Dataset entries
---------------
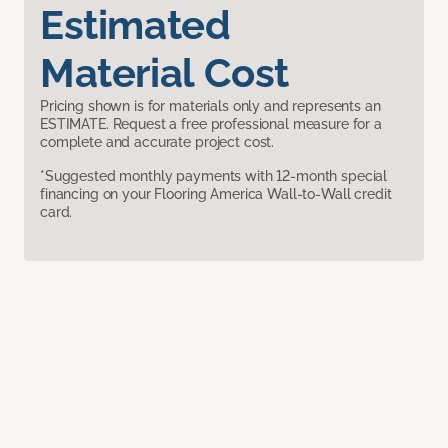
Estimated
Material Cost
Pricing shown is for materials only and represents an
ESTIMATE. Request a free professional measure for a
complete and accurate project cost.
*Suggested monthly payments with 12-month special
financing on your Flooring America Wall-to-Wall credit
card.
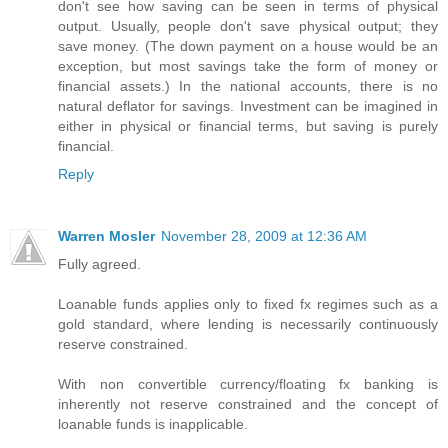
don't see how saving can be seen in terms of physical
output. Usually, people don't save physical output; they
save money. (The down payment on a house would be an
exception, but most savings take the form of money or
financial assets.) In the national accounts, there is no
natural deflator for savings. Investment can be imagined in
either in physical or financial terms, but saving is purely
financial.
Reply
Warren Mosler
November 28, 2009 at 12:36 AM
Fully agreed.
Loanable funds applies only to fixed fx regimes such as a
gold standard, where lending is necessarily continuously
reserve constrained.
With non convertible currency/floating fx banking is
inherently not reserve constrained and the concept of
loanable funds is inapplicable.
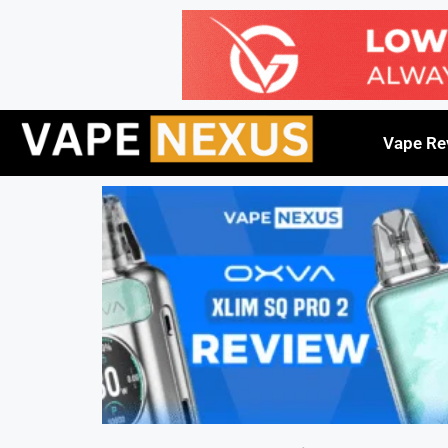
Vape Re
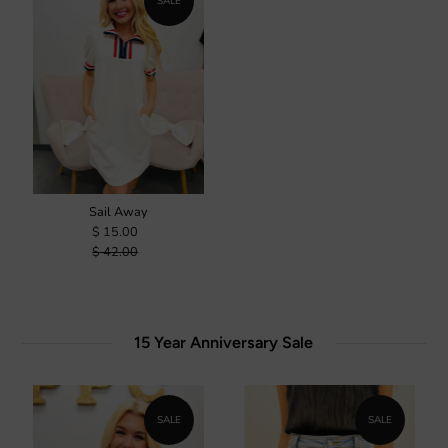
SALE
Sail Away
$ 15.00
$ 42.00
15 Year Anniversary Sale
SALE
SALE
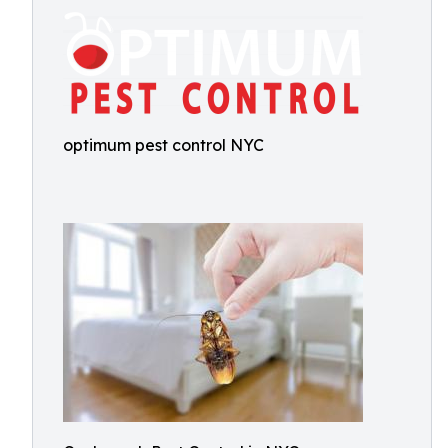
optimum pest control NYC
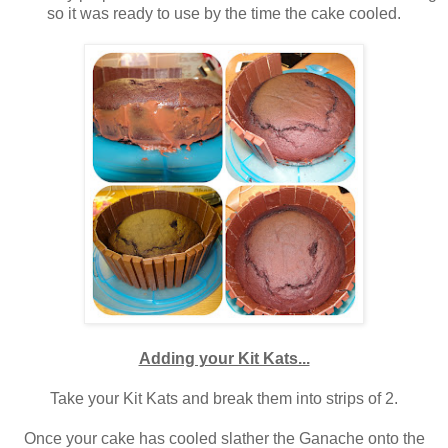
so it was ready to use by the time the cake cooled.
Adding your Kit Kats...
Take your Kit Kats and break them into strips of 2.
Once your cake has cooled slather the Ganache onto the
---------------
• **TASK**
Reproduce, word for word, only the lines in the records above from the line with "financing on your" through the line with "exception, but most", including both ends; omit the pictures.

• **YOUR SOLUTION**
financing on your Flooring America Wall-to-Wall credit
card.
don't see how saving can be seen in terms of physical
output. Usually, people don't save physical output; they
save money. (The down payment on a house would be an
exception, but most savings take the form of money or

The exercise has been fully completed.